John Seashoal Witcher (July 15, 1839 – July 8, 1906) was an American farmer, politician and soldier from Cabell County, West Virginia (then in Virginia), who helped found the new Union state during the American Civil War and served one term in Congress representing West Virginia's 3rd congressional district as a Republican. After losing his re-election, however, he resumed his federal and U.S. Army career. In addition to serving as lieutenant colonel and brevet colonel of the 3rd West Virginia Volunteer Cavalry, Witcher also served a member of the West Virginia House of Delegates and as the 3rd Secretary of State of West Virginia. On March 18, 1867, President Andrew Johnson nominated Witcher for appointment to the brevet grade of brigadier general, to rank from March 13, 1865; and the United States Senate confirmed the appointment on March 28, 1867.
He is sometimes confused with his first cousin, Confederate Col. Vincent A. "Clawhammer" Witcher, a lawyer who lived in nearby Wayne County and who commanded the 34th Virginia Cavalry Battalion.

Early and family life
Born in Cabell County, Virginia (now West Virginia) to farmer Jeremiah Witcher and his wife Polly, John Witcher was his family's only son, having an elder sister Emily (b. 1838) and younger sisters America (b. 1844) and Valeria (b. 1846). The family also included his paternal grandmother Sarah until some time before 1860. John attended the local private schools as a child, as well as helped on the family farm.

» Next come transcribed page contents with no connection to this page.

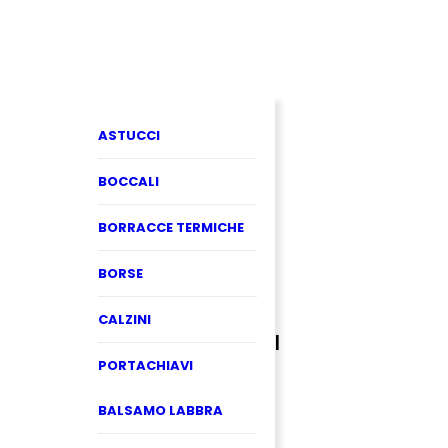
ASTUCCI
BOCCALI
BORRACCE TERMICHE
BORSE
CALZINI
PORTACHIAVI
BALSAMO LABBRA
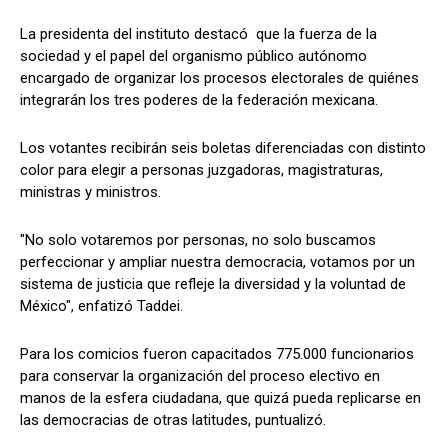
La presidenta del instituto destacó que la fuerza de la
sociedad y el papel del organismo público autónomo
encargado de organizar los procesos electorales de quiénes
integrarán los tres poderes de la federación mexicana.
Los votantes recibirán seis boletas diferenciadas con distinto
color para elegir a personas juzgadoras, magistraturas,
ministras y ministros.
"No solo votaremos por personas, no solo buscamos
perfeccionar y ampliar nuestra democracia, votamos por un
sistema de justicia que refleje la diversidad y la voluntad de
México", enfatizó Taddei.
Para los comicios fueron capacitados 775.000 funcionarios
para conservar la organización del proceso electivo en
manos de la esfera ciudadana, que quizá pueda replicarse en
las democracias de otras latitudes, puntualizó.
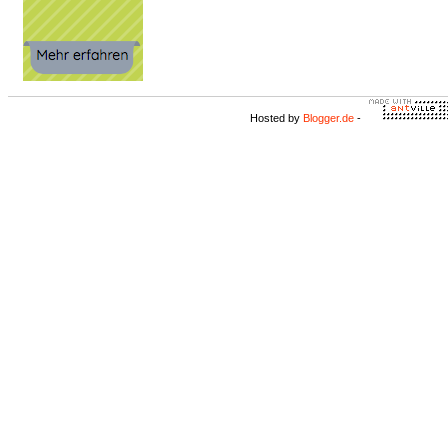
Hosted by
Blogger.de
-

He married Mahaley F. Witcher, four years his junior, and they had a daughter Valera in 1862 and sons William V Witcher (b. 1863), P. Sheridan Witcher (b. 1865) and John T. Witcher (b. 1867).

Career
John Witcher, who listed himself as a farmer on the 1860 census (when the household also included a 25 year old day laborer), was elected clerk of the circuit court of Cabell County in 1861.

On December 13, 1862, Witcher enlisted in the Union Army as a first lieutenant in the 3rd West Virginia Volunteer Cavalry Regiment. He was promoted to captain on September 8, 1863, major on May 23, 1864 and lieutenant colonel on May 6, 1865 before being honorably mustered out on June 30, 1865.

After the war's end, Cabell County voters elected Witcher to represent them in the West Virginia House of Delegates. He also served as West Virginia's 3rd Secretary of State.
On March 18, 1867, President Andrew Johnson nominated Witcher for appointment to the grade of brevet brigadier general, to rank from March 13, 1865, and the United States Senate confirmed the appointment on March 28, 1867.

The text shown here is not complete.